Reputation: 2566
I want to make get dummy variables per unique value. Idea is to turn the data frame into a multi-label target. How can I do it?
Data:
ID L2
A Firewall
A Security
B Communications
C Business
C Switches
Desired Output:
ID Firewall Security Communications Business Switches
A 1 1 0 0 0
B 0 0 1 0 0
C 0 0 0 1 1
I have tried pd.pivot_table
but it requires a column to aggregate on. I have also tried answer on this link but it sums the values rather than just turning into binary dummy columns. I would much appreciate your help. Thanks a lot!
Upvotes: 6
Views: 2620
Reputation: 3663
You can try this:
df1 = pd.read_csv("file.csv")
df2 = df1.groupby(['ID'])['L2'].apply(','.join).reset_index()

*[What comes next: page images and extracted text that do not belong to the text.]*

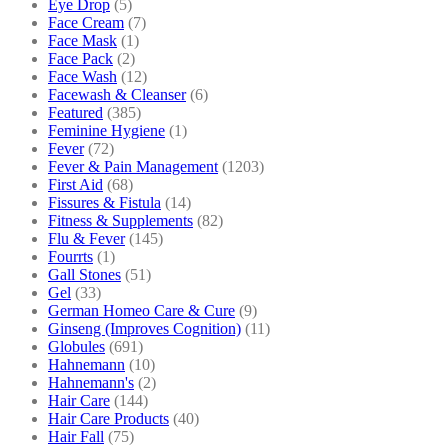
Eye Drop
(5)
Face Cream
(7)
Face Mask
(1)
Face Pack
(2)
Face Wash
(12)
Facewash & Cleanser
(6)
Featured
(385)
Feminine Hygiene
(1)
Fever
(72)
Fever & Pain Management
(1203)
First Aid
(68)
Fissures & Fistula
(14)
Fitness & Supplements
(82)
Flu & Fever
(145)
Fourrts
(1)
Gall Stones
(51)
Gel
(33)
German Homeo Care & Cure
(9)
Ginseng (Improves Cognition)
(11)
Globules
(691)
Hahnemann
(10)
Hahnemann's
(2)
Hair Care
(144)
Hair Care Products
(40)
Hair Fall
(75)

df3 = df2["L2"].str.get_dummies(",")
df = pd.concat([df2, df3], axis = 1)
print(df)
Output:
ID L2 Business Communications Firewall Security Switches
0 A Firewall,Security 0 0 1 1 0
1 B Communications 0 1 0 0 0
2 C Business,Switches 1 0 0 0 1
Alternative Option:
df = df.groupby(['ID'])['L2'].apply(','.join).str.get_dummies(",").reset_index()
print(df)
Upvotes: 2
Reputation: 29635
you can use pivot_table
if you change the aggfunc=any
.
print(df.pivot_table(index='ID', columns='L2',
aggfunc=any, fill_value=False)\
.astype(int))
L2 Business Communications Firewall Security Switches
ID
A 0 0 1 1 0
B 0 1 0 0 0
C 1 0 0 0 1
and maybe reset_index
at the end to put the ID as column
Upvotes: 1
Reputation: 323316
Let us set_index
then get_dummies
, since we have multiple duplicate in each ID ,we need to sum
with level = 0
s = df.set_index('ID')['L2'].str.get_dummies().max(level=0).reset_index()
Out[175]:
ID Business Communications Firewall Security Switches
0 A 0 0 1 1 0
1 B 0 1 0 0 0
2 C 1 0 0 0 1
Upvotes: 4
Reputation: 150785
crosstab
, then convert to boolean:
pd.crosstab(df['ID'],df['L2']).astype(bool)
Output:
L2 Business Communications Firewall Security Switches
ID
A False False True True False
B False True False False False
C True False False False True
Upvotes: 8